Ukraine: «Je retire de l’argent pour vous»

 

Les distributeurs d’argent sont hors service et les banques sont fermées depuis des mois à Donetsk, comme dans toute la zone de l’Ukraine de l’Est contrôlée par les rebelles prorusses. Alors pour les retraités, employés, fonctionnaires qui ne sont pas payés en liquide et pour tous les habitants qui veulent piocher dans leurs économies, il faut feinter.
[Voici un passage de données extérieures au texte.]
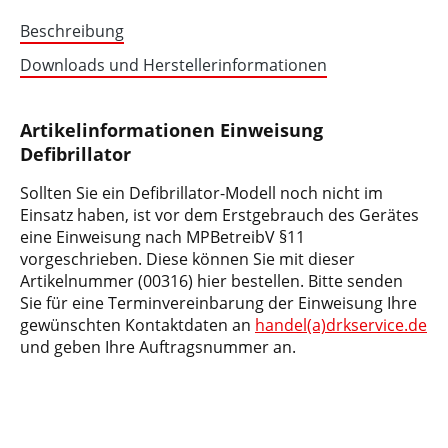
Beschreibung
Downloads und Herstellerinformationen
Artikelinformationen Einweisung
Defibrillator
Sollten Sie ein Defibrillator-Modell noch nicht im
Einsatz haben, ist vor dem Erstgebrauch des Gerätes
eine Einweisung nach MPBetreibV §11
vorgeschrieben. Diese können Sie mit dieser
Artikelnummer (00316) hier bestellen. Bitte senden
Sie für eine Terminvereinbarung der Einweisung Ihre
gewünschten Kontaktdaten an
handel(a)drkservice.de
und geben Ihre Auftragsnummer an.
Au bout du numéro inscrit sur l’annonce du marché central, il y a «Iouri». Il propose un rendez-vous. Il faut venir avec sa carte bancaire et lui faire un virement avec son téléphone portable. En 15 minutes, dit-il, il recevra un texto qui confirme le virement. Il donnera alors l’argent liquide en ponctionnant, au passage, une commission de 10%.
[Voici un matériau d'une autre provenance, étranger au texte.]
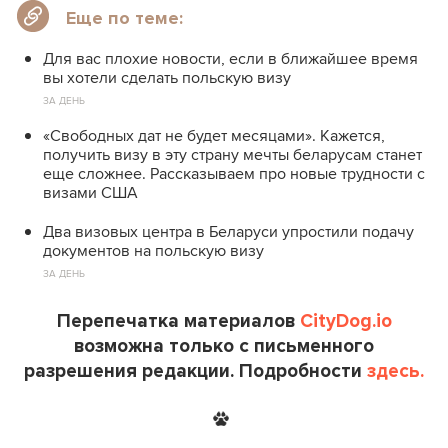
Еще по теме:
Для вас плохие новости, если в ближайшее время
вы хотели сделать польскую визу
ЗА ДЕНЬ
«Свободных дат не будет месяцами». Кажется,
получить визу в эту страну мечты беларусам станет
еще сложнее. Рассказываем про новые трудности с
визами США
Два визовых центра в Беларуси упростили подачу
документов на польскую визу
ЗА ДЕНЬ
Перепечатка материалов
CityDog.io
возможна только с письменного
разрешения редакции. Подробности
здесь.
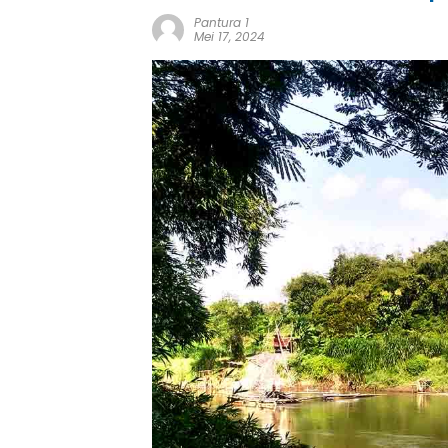
Pantura 1
Mei 17, 2024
Dans un autre quartier, près de la gare routière, la même méthode a été développée mais à une échelle quasi industrielle.

 Banque clandestine

Dans cette rue commerçante, la parfumerie est devenue une banque clandestine. Devant la boutique, un rebelle en arme monte la garde. A l’intérieur de la petite boutique, un autre milicien est assis avec sa kalachnikov dans un coin. A côté de lui, quatre «opérateurs» sont installés devant des ordinateurs portables, liasses de billets en mains.

Il y une petite file d’attente devant chaque opérateur. Les «clients» donnent leur carte de crédit et leur numéro de téléphone. Les opérateurs font un virement en ligne et quand le texto d’accord tombe, ils donnent l’argent. Même retenue: 10%. Et impossible de savoir d’où viennent les dizaines de milliers de hryvnias en liquide stockés dans la parfumerie.

Sur des affichettes en noir et blanc collées sur la vitrine sont écrit les nouveaux horaires de la boutique, «08h – 17h» et cette précision: «on ne retire pas moins de mille hryvnias» (32 euros). Il y a aussi une liste des banques avec lesquelles la parfumerie ne travaille pas.

«C’est comme ça, c’est la guerre. J’ai besoin d’argent pour payer mon téléphone et mes provisions», explique en sortant de la parfumerie Alexandre, un retraité de 57 ans, qui souhaite conserver l’anonymat.

Alexandre touche toujours sa pension de 3.500 hryvnias (114 euros) sur son compte. Mais il ne peut pas retirer l’argent. «Ça fait trois ou quatre mois que c’est comme ça. C’est Kiev qui est responsable de tout ça», se plaint-il.

Alexandre regrette de devoir s’acquitter d’une commission de 10% mais il est content d’avoir pu éviter un aller/retour en bus.

Laissez-passer difficile à obtenir

C’est l’autre méthode qu’utilisent beaucoup d’Ukrainiens de l’Est pour récupérer du liquide: un aller-retour à l’ouest de la ligne de front pour aller retirer de l’argent dans la zone toujours contrôlée par Kiev, là où les banques fonctionnent encore. Mais pour cela, il faut obtenir un «propousk», le laisser-passer qui permet de passer d’une zone à l’autre.

L’obtention de ce précieux sésame prend beaucoup de temps et de paperasses, quand il ne faut pas payer un bakchich pour être sûr de le décrocher.

Angélique et Maxime, un couple de cadres qui travaillent dans le secteur commercial, passent eux par leurs amis pour obtenir du liquide. «Dès qu’un ami ou une connaissance passe par Donetsk pour son travail, il nous apporte de l’argent. On le paye en faisant un virement par internet», dit Angélique qui préfère rester anonyme.

«Il n’y a pas le choix, il n’y a plus de système bancaire», dit-elle, pendant que son mari prend de l’essence dans une station du centre de Donetsk.

Quelques litres d’essence seulement car les prix ont explosé depuis que la monnaie ukrainienne est en chute libre. A la pompe, le litre d’essence coûtait dimanche deux fois plus cher qu’il y a deux semaines. Quatre fois plus qu’au début du conflit.